歴代で一番と言われようがルーンの魔力だって、無尽蔵な訳でもない。先を急ぐなら、あいつに全体攻撃魔法で一掃して貰った方が、俺たちは怪我も少なく先に進める。

 まあ……それがわかってたら、こんなことを言わないか。

 蝶よ花よと甘やかされ、これまではふわふわのベッドで寝ていたんだろう……けど、俺たちが魔王を倒さないと、この国どころか世界が溢れたモンスターに支配されて滅ぶんだけどな。

 それをわかってたら、そんなことを言わないよな。

 俺たち三人はどうにかして、お姫様気取りの聖女を怒鳴り付けたい衝動を必死に耐えていた。だって、ここでベアトリスの機嫌を損ねて、何日か旅が長引くだろ? それはそれだけ良くわからない苦しみが、長引くことを意味するんだ。耐えるしかなかった。

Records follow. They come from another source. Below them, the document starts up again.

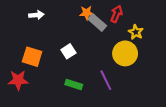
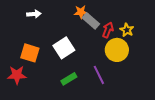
red arrow: (117, 14) -> (108, 30), moved
white square: (68, 51) -> (64, 48), size x1.5
green rectangle: (74, 84) -> (69, 79), turned -49

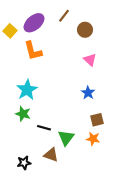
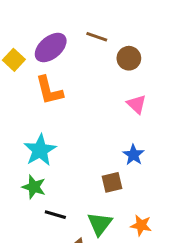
brown line: (64, 16) -> (97, 37), turned 72
brown square: (97, 120) -> (112, 182), moved
black line: (44, 128) -> (55, 215), moved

 ベアトリスのわがままっぷりは、もう筆舌に尽くしがたいほどに凄かった。

 俺だってか弱い女の子には、出来るだけ優しくしたいとは思う。俺たちは違う性を持ち、持っている力だって全然違う。体の仕組みだって違うし、気分に波があるのも仕方ないことだとも理解はしていた。